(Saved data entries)
═══
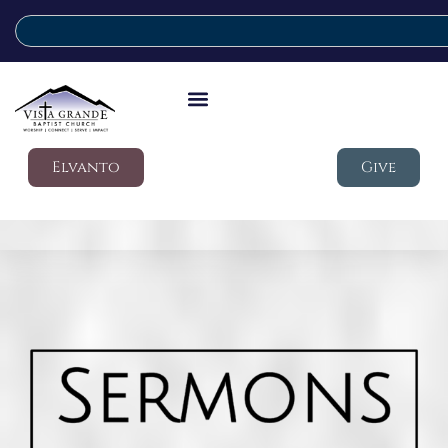
Elvanto
Give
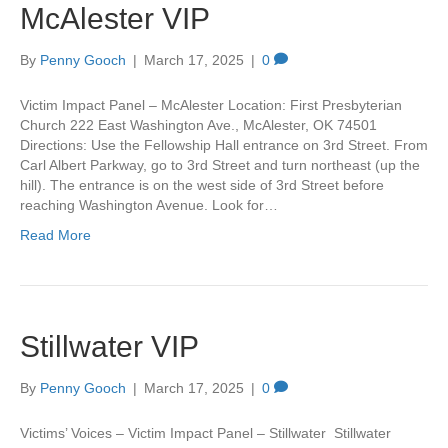
McAlester VIP
By
Penny Gooch
|
March 17, 2025
|
0
Victim Impact Panel – McAlester Location: First Presbyterian
Church 222 East Washington Ave., McAlester, OK 74501
Directions: Use the Fellowship Hall entrance on 3rd Street. From
Carl Albert Parkway, go to 3rd Street and turn northeast (up the
hill). The entrance is on the west side of 3rd Street before
reaching Washington Avenue. Look for…
Read More
Stillwater VIP
By
Penny Gooch
|
March 17, 2025
|
0
Victims’ Voices – Victim Impact Panel – Stillwater Stillwater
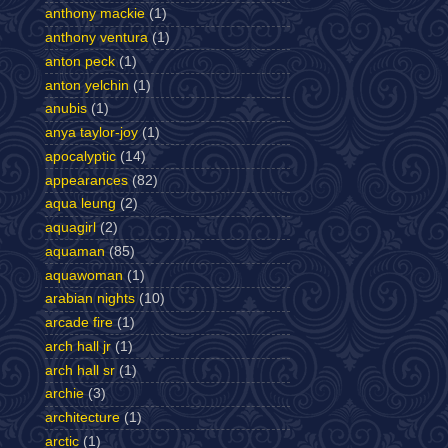
anthony mackie
(1)
anthony ventura
(1)
anton peck
(1)
anton yelchin
(1)
anubis
(1)
anya taylor-joy
(1)
apocalyptic
(14)
appearances
(82)
aqua leung
(2)
aquagirl
(2)
aquaman
(85)
aquawoman
(1)
arabian nights
(10)
arcade fire
(1)
arch hall jr
(1)
arch hall sr
(1)
archie
(3)
architecture
(1)
arctic
(1)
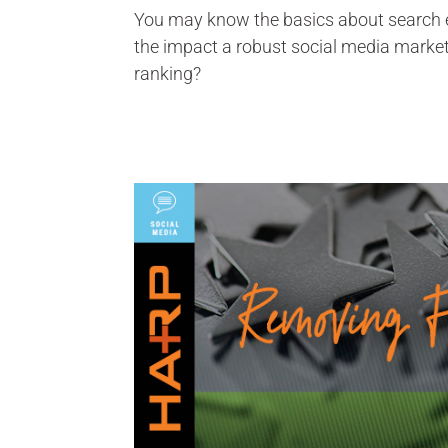
You may know the basics about search e
the impact a robust social media marke
ranking?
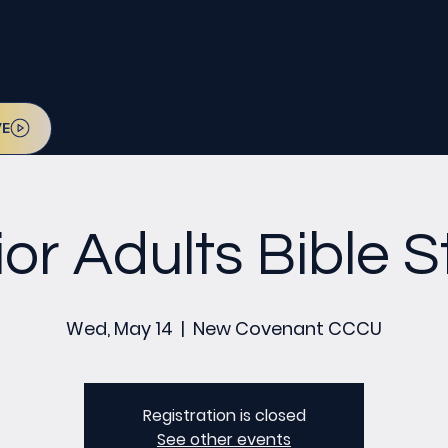
l be on July 12. Sign up today!
VE
or Adults Bible 
Wed, May 14
  |  
New Covenant CCCU
Registration is closed
See other events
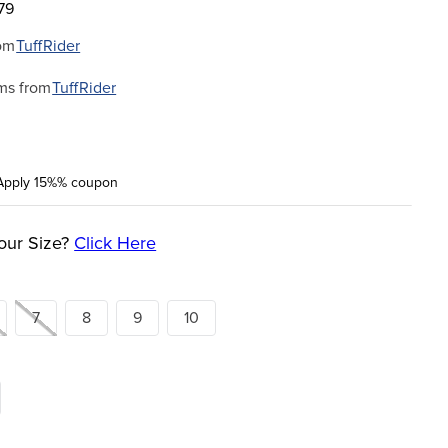
79
om
TuffRider
ms from
TuffRider
Apply 15%% coupon
our Size?
Click Here
7
8
9
10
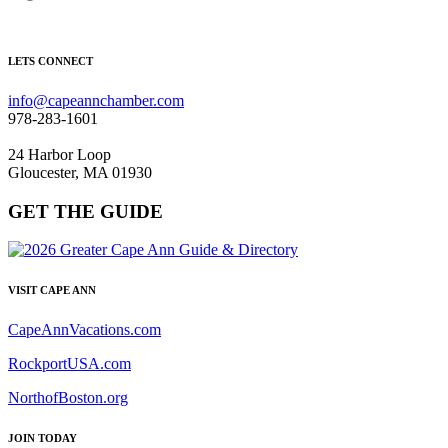
LETS CONNECT
info@capeannchamber.com
978-283-1601
24 Harbor Loop
Gloucester, MA 01930
GET THE GUIDE
VISIT CAPE ANN
CapeAnnVacations.com
RockportUSA.com
NorthofBoston.org
JOIN TODAY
═══
*Your assignment*:
Print each entry above exactly. The pictures should not be printed.

*Your solution*:
Elvanto
Give
McAlester VIP
By
Penny Gooch
|
March 17, 2025
|
0
Victim Impact Panel – McAlester Location: First Presbyterian
Church 222 East Washington Ave., McAlester, OK 74501
Directions: Use the Fellowship Hall entrance on 3rd Street. From
Carl Albert Parkway, go to 3rd Street and turn northeast (up the
hill). The entrance is on the west side of 3rd Street before
reaching Washington Avenue. Look for…
Read More
Stillwater VIP
By
Penny Gooch
|
March 17, 2025
|
0
Victims’ Voices – Victim Impact Panel – Stillwater Stillwater
anthony mackie
(1)
anthony ventura
(1)
anton peck
(1)
anton yelchin
(1)
anubis
(1)
anya taylor-joy
(1)
apocalyptic
(14)
appearances
(82)
aqua leung
(2)
aquagirl
(2)
aquaman
(85)
aquawoman
(1)
arabian nights
(10)
arcade fire
(1)
arch hall jr
(1)
arch hall sr
(1)
archie
(3)
architecture
(1)
arctic
(1)
You may know the basics about search e
the impact a robust social media marke
ranking?
l be on July 12. Sign up today!
VE
or Adults Bible 
Wed, May 14
  |  
New Covenant CCCU
Registration is closed
See other events
79
om
TuffRider
ms from
TuffRider
Apply 15%% coupon
our Size?
Click Here
7
8
9
10
LETS CONNECT
info@capeannchamber.com
978-283-1601
24 Harbor Loop
Gloucester, MA 01930
GET THE GUIDE
VISIT CAPE ANN
CapeAnnVacations.com
RockportUSA.com
NorthofBoston.org
JOIN TODAY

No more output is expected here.